A major oil refinery near Kuwait City was struck by shrapnel during Iran's missile and drone campaign across The Gulf, according to Middle East Eye. Smoke was visible near the US embassy compound. No casualty figures from the refinery have been released.
Kuwait City was already confirmed as a target in Iran's retaliatory strikes hitting the UAE, Qatar, Bahrain, and Kuwait (ID:549). The refinery damage may stem from debris rather than deliberate targeting — missiles and drones engaged by air defences scatter shrapnel across urban areas, and Kuwait's petroleum infrastructure sits adjacent to residential and diplomatic zones.
Physical damage to refining capacity, even minor, adds a supply variable to a market already under severe strain.

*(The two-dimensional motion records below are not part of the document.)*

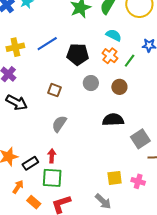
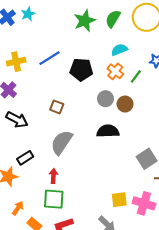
cyan semicircle: (114, 35) -> (119, 50), turned -49
gray circle: (91, 83) -> (105, 99), moved
black semicircle: (113, 120) -> (108, 131), moved
gray semicircle: (59, 124) -> (62, 142), size x1.4
black rectangle: (30, 163) -> (25, 158), moved
pink cross: (138, 181) -> (144, 203), size x1.5

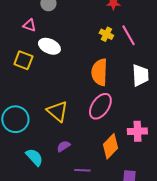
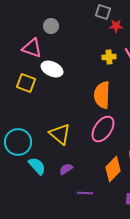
pink triangle: (29, 25) -> (32, 48), size x1.5
yellow cross: (106, 34) -> (109, 57), turned -32
cyan semicircle: (34, 157) -> (37, 166), moved

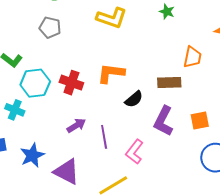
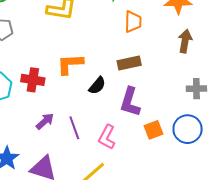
orange trapezoid: (192, 57) -> (133, 22), moved
orange square: (200, 120) -> (154, 130), moved

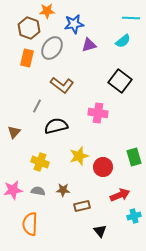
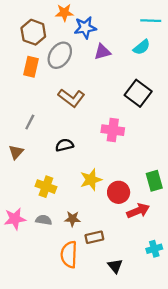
orange star: (47, 11) -> (64, 13), moved
gray line: (37, 106) -> (30, 122), moved
black semicircle: (56, 126) -> (64, 145), size x0.7
red arrow: (120, 195) -> (138, 211), moved
orange semicircle: (30, 224) -> (69, 255), moved

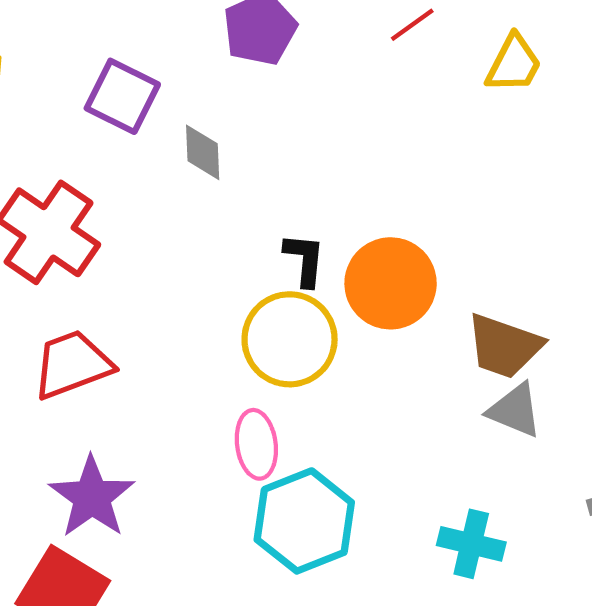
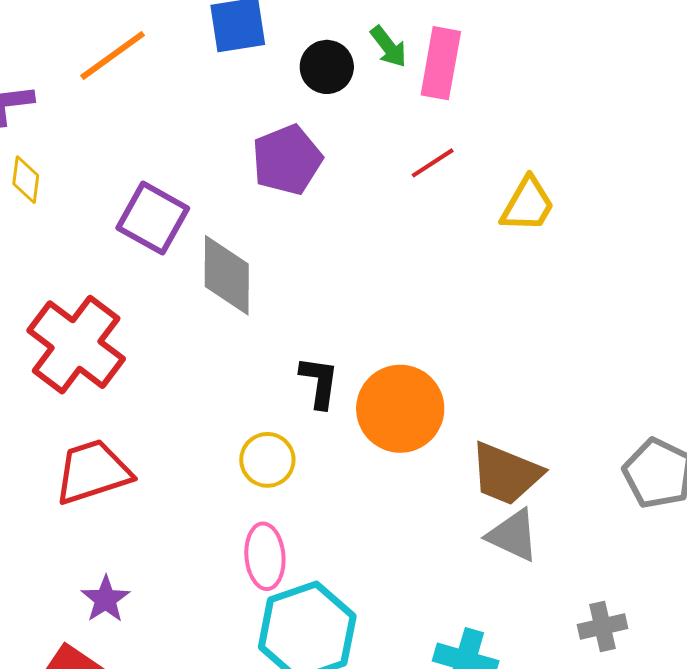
gray diamond: (203, 152) -> (227, 275), size x1.5
yellow circle: (290, 339) -> (267, 460), moved, size x0.6
purple star: (92, 497) -> (105, 599), size x0.6

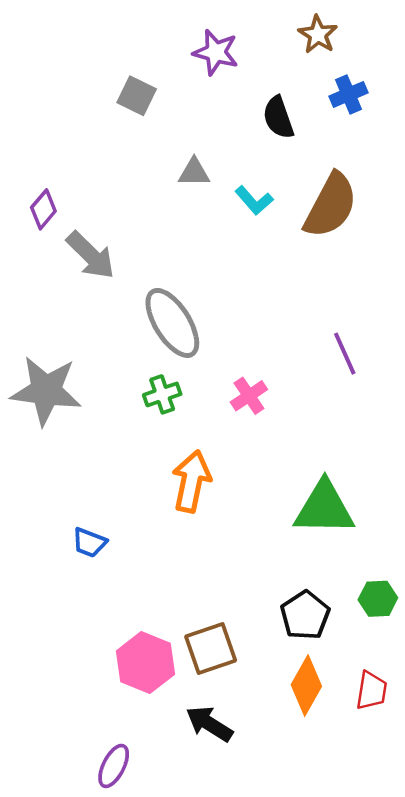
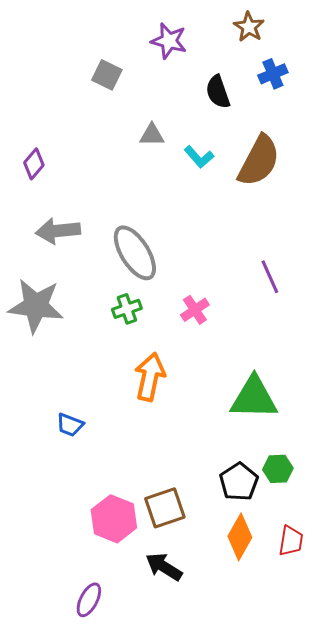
gray arrow: (91, 255) -> (58, 231), moved, turned 129
green hexagon: (378, 599) -> (278, 469), moved

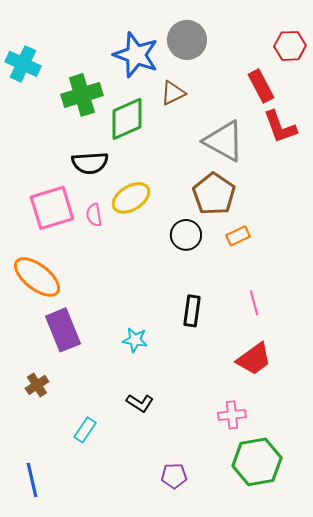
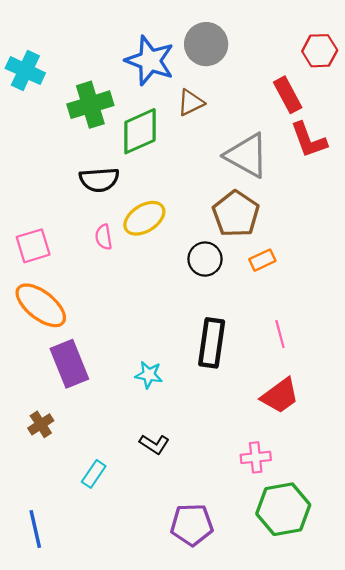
pink square: (52, 208) -> (33, 246), moved, size x0.7
black rectangle: (192, 311) -> (212, 343), size x1.4
purple pentagon: (174, 476) -> (192, 525), size x1.5

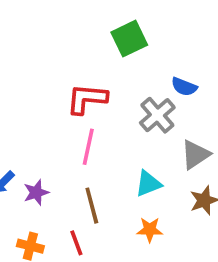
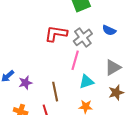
gray cross: (157, 115) -> (83, 37), moved
pink line: (88, 147) -> (75, 60), moved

Vessel traffic through the Strait of Hormuz has fallen 70% , every major container line has halted Gulf transits , and Brent Crude has climbed approximately 11% from pre-strike levels. Kuwait produces roughly 2.7 million barrels per day and operates some of The Gulf's largest refining complexes.
Kuwait's position mirrors every Gulf state in this conflict: US military facilities on its soil draw Iranian fire, yet its security depends on that same US presence. The UAE has suffered 3 dead and 58 wounded . Qatar absorbed 65 missiles and 12 drones (ID:98). None of these states initiated the campaign against Iran. All are absorbing its consequences.